Single by Donna Summer

from the album Another Place and Time
- B-side: "I Don't Wanna Get Hurt" (instrumental); "Dinner with Gershwin";
- Released: May 8, 1989 (UK)
- Studio: PWL (London, England)
- Genre: Eurodance; hi-NRG;
- Length: 3:27 (album version); 3:32 (remix);
- Label: Warner Bros.
- Songwriter: Stock Aitken Waterman
- Producer: Stock Aitken Waterman

Donna Summer singles chronology
| "This Time I Know It's for Real" (1989) | "I Don't Wanna Get Hurt" (1989) | "Love's About to Change My Heart" (1989) |

= I Don't Wanna Get Hurt =

1989 single by Donna Summer

"I Don't Wanna Get Hurt" is a song by American singer-songwriter Donna Summer. It was the second single from Another Place and Time and, like other tracks from the album, was produced by Stock Aitken Waterman. The song was remixed from the album version and released on May 8, 1989, by Warner Bros. Records, in several European countries. It was a top ten hit in UK and the second most-successful single from the album, behind "This Time I Know It's for Real".

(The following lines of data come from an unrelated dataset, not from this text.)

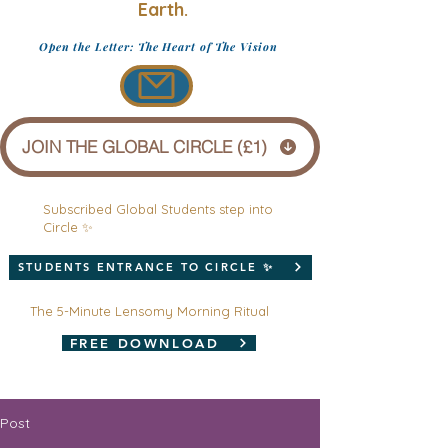
Earth.
Open the Letter: The Heart of The Vision
JOIN THE GLOBAL CIRCLE (£1)
Subscribed Global Students step into
Circle ✨
STUDENTS ENTRANCE TO CIRCLE ✨
The 5-Minute Lensomy Morning Ritual
FREE DOWNLOAD
Post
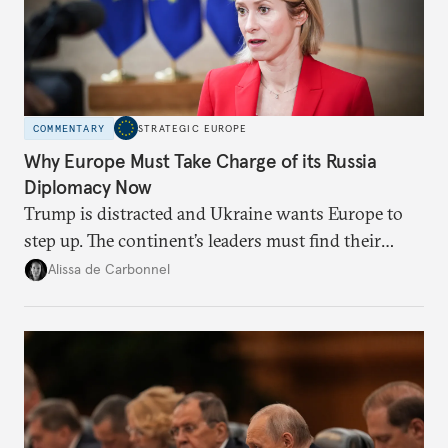
COMMENTARY
STRATEGIC EUROPE
Why Europe Must Take Charge of its Russia
Diplomacy Now
Trump is distracted and Ukraine wants Europe to
step up. The continent’s leaders must find their
voice and assert it in talks with Russia.
Alissa de Carbonnel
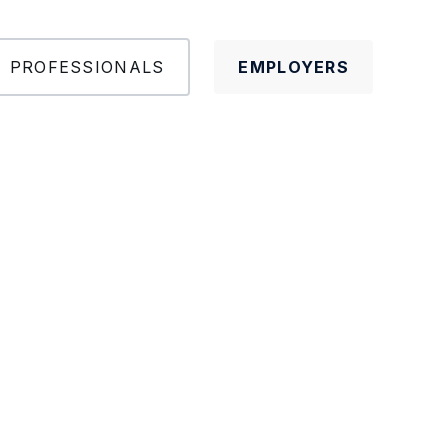
PROFESSIONALS
EMPLOYERS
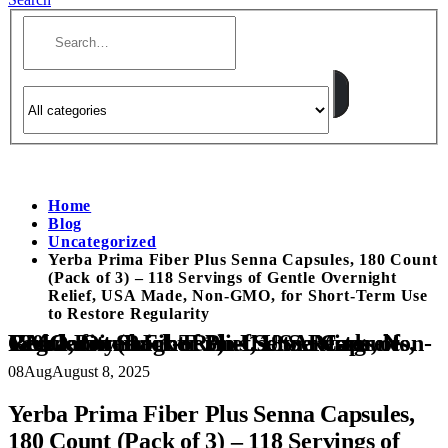
Home
Blog
Uncategorized
Yerba Prima Fiber Plus Senna Capsules, 180 Count
(Pack of 3) – 118 Servings of Gentle Overnight
Relief, USA Made, Non-GMO, for Short-Term Use
to Restore Regularity
Yerba Prima Fiber Plus Senna Capsules, 180 Count (Pack of 3) – 118 Servings of Gentle Overnight Relief, USA Made, Non-GMO, for Short-Term Use to Restore Regularity
08
Aug
August 8, 2025
Yerba Prima Fiber Plus Senna Capsules,
180 Count (Pack of 3) – 118 Servings of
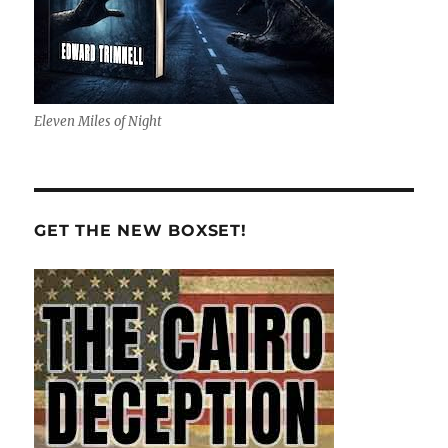
Eleven Miles of Night
GET THE NEW BOXSET!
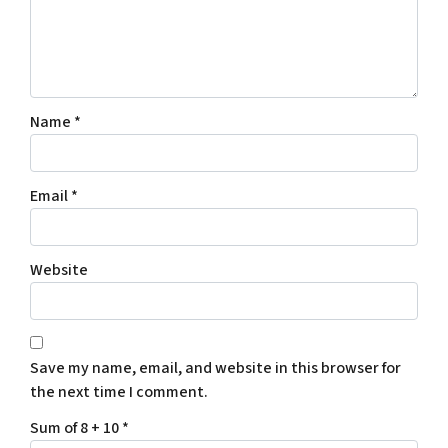
Name
*
Email
*
Website
Save my name, email, and website in this browser for
the next time I comment.
Sum of 8 + 10
*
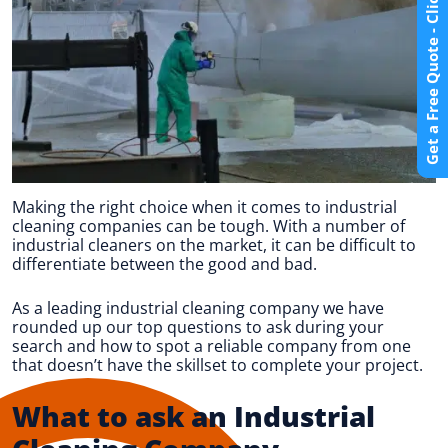
Get a Free Quote - Click Here
Making the right choice when it comes to industrial
cleaning companies can be tough. With a number of
industrial cleaners on the market, it can be difficult to
differentiate between the good and bad.
As a leading industrial cleaning company we have
rounded up our top questions to ask during your
search and how to spot a reliable company from one
that doesn’t have the skillset to complete your project.
What to ask an Industrial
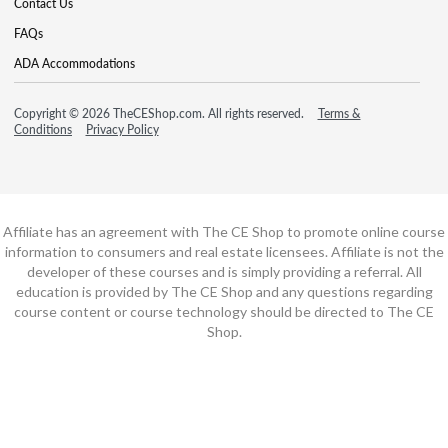
Contact Us
FAQs
ADA Accommodations
Copyright © 2026 TheCEShop.com. All rights reserved.
Terms &
Conditions
Privacy Policy
Affiliate has an agreement with The CE Shop to promote online course
information to consumers and real estate licensees. Affiliate is not the
developer of these courses and is simply providing a referral. All
education is provided by The CE Shop and any questions regarding
course content or course technology should be directed to The CE
Shop.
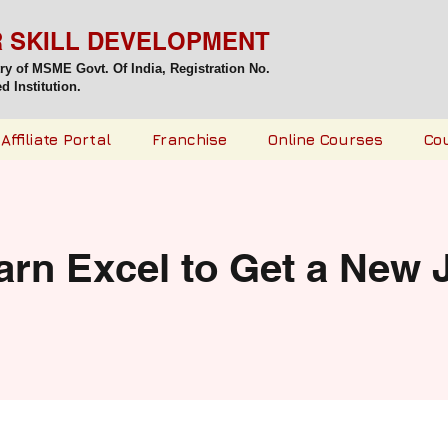
R SKILL DEVELOPMENT
try of MSME Govt. Of India,
Registration No.
 Institution.
Affiliate Portal
Franchise
Online Courses
Co
arn Excel to Get a New 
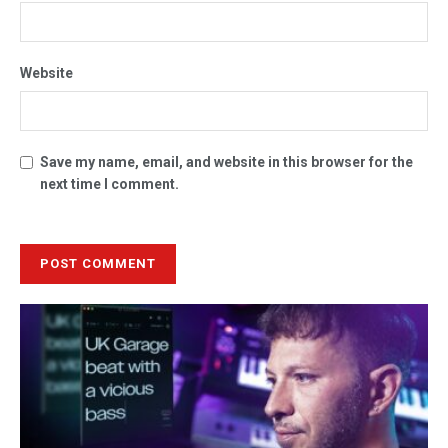
Website
Save my name, email, and website in this browser for the
next time I comment.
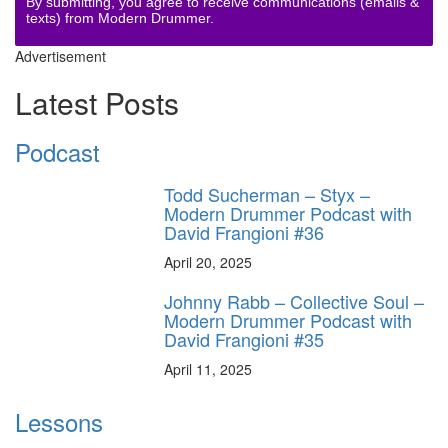
By submitting, you agree to receive communications (emails &
texts) from Modern Drummer.
Advertisement
Latest Posts
Podcast
Todd Sucherman – Styx –
Modern Drummer Podcast with
David Frangioni #36
April 20, 2025
Johnny Rabb – Collective Soul –
Modern Drummer Podcast with
David Frangioni #35
April 11, 2025
Lessons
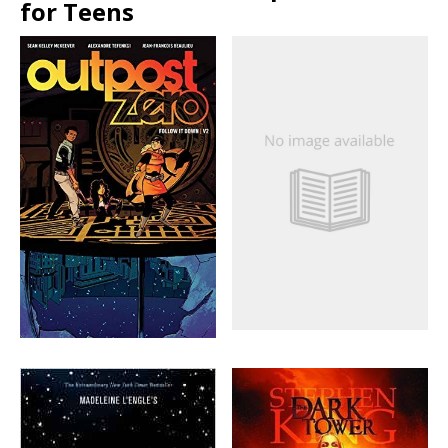
for Teens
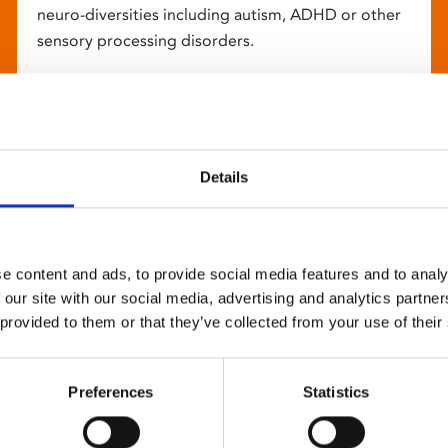
neuro-diversities including autism, ADHD or other
sensory processing disorders.
Details
e content and ads, to provide social media features and to analy
 our site with our social media, advertising and analytics partn
 provided to them or that they’ve collected from your use of their
Preferences
Statistics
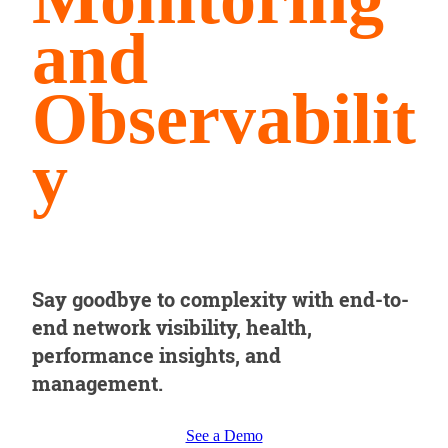
and
Observabilit
y
Say goodbye to complexity with end-to-
end network visibility, health,
performance insights, and
management.
See a Demo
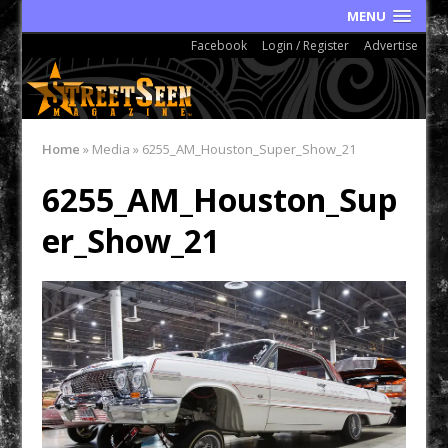
MENU
Facebook
Login / Register
Advertise
Home
»
Media
»
6255_AM_Houston_Super_Show_21
6255_AM_Houston_Sup
er_Show_21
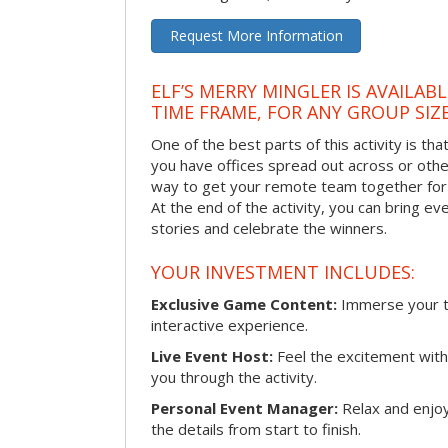
Request More Information
ELF’S MERRY MINGLER IS AVAILAB
TIME FRAME, FOR ANY GROUP SIZ
One of the best parts of this activity is tha
you have offices spread out across or other 
way to get your remote team together for a
At the end of the activity, you can bring e
stories and celebrate the winners.
YOUR INVESTMENT INCLUDES:
Exclusive Game Content:
Immerse your te
interactive experience.
Live Event Host:
Feel the excitement with 
you through the activity.
Personal Event Manager:
Relax and enjoy
the details from start to finish.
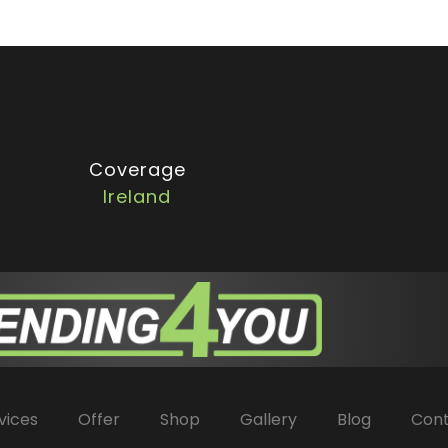
Coverage
Ireland
vices
Offer
Shop
Gallery
Blog
Con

==Background and writing==
During recording, Summer expressed concerns that the track was not mature enough for her, and might better suit a much younger singer. However, she agreed to defer to the judgement of her writing and production team, Stock Aitken & Waterman (SAW), due to their massive international chart success at the time. She declined to film a video for the single, which went ahead without her, and confessed she found it difficult to participate in promotional duties for the track. Despite her limited involvement in promo, the song became a UK top 10 hit.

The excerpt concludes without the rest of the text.